Word for word, write the lines below out again, with no pictures.
-- Data to examine follows --
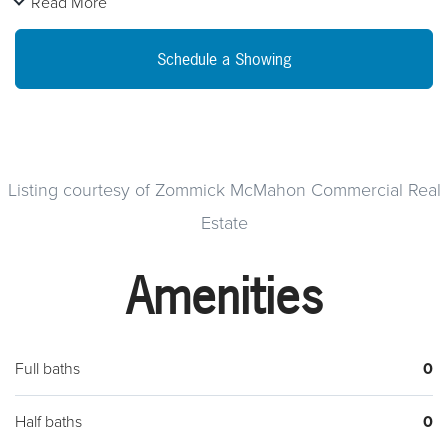
Read More
fireplaces in this light filled building.~ Baseboard heat and
central air.~ There is an attic and a basement that offerssome
Schedule a Showing
storage.~ Off-Street Parking
Listing courtesy of Zommick McMahon Commercial Real
Estate
Amenities
Full baths
0
Half baths
0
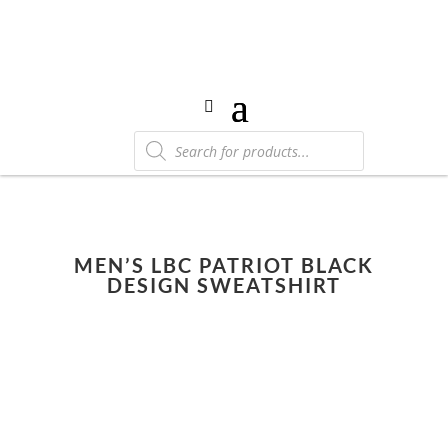
Products
search
MEN’S LBC PATRIOT BLACK
DESIGN SWEATSHIRT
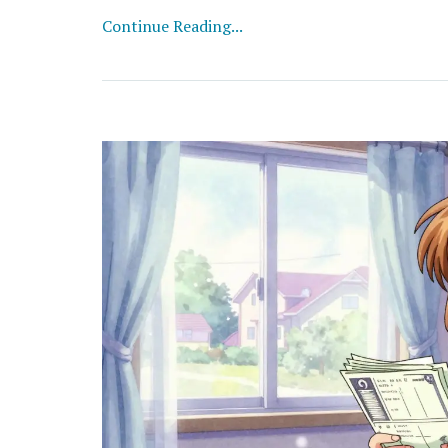
Continue Reading...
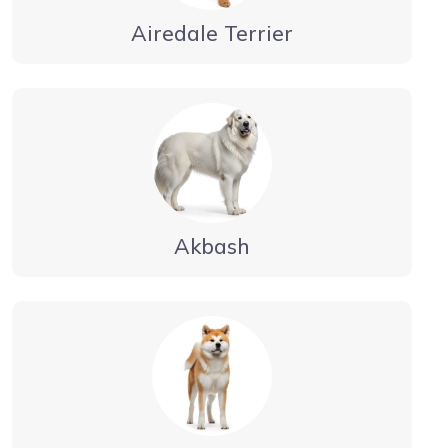
Airedale Terrier
Akbash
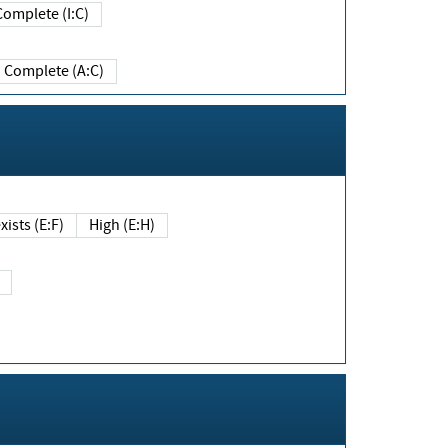
Complete (I:C)
Complete (A:C)
xists (E:F)
High (E:H)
-- Data to examine concluded --
→ **Exercise output**:
Read More
fireplaces in this light filled building.~ Baseboard heat and
central air.~ There is an attic and a basement that offerssome
Schedule a Showing
storage.~ Off-Street Parking
Listing courtesy of Zommick McMahon Commercial Real
Estate
Amenities
Full baths
0
Half baths
0
Products
search
MEN’S LBC PATRIOT BLACK
DESIGN SWEATSHIRT
Continue Reading...
Airedale Terrier
Akbash
Complete (I:C)
Complete (A:C)
xists (E:F)
High (E:H)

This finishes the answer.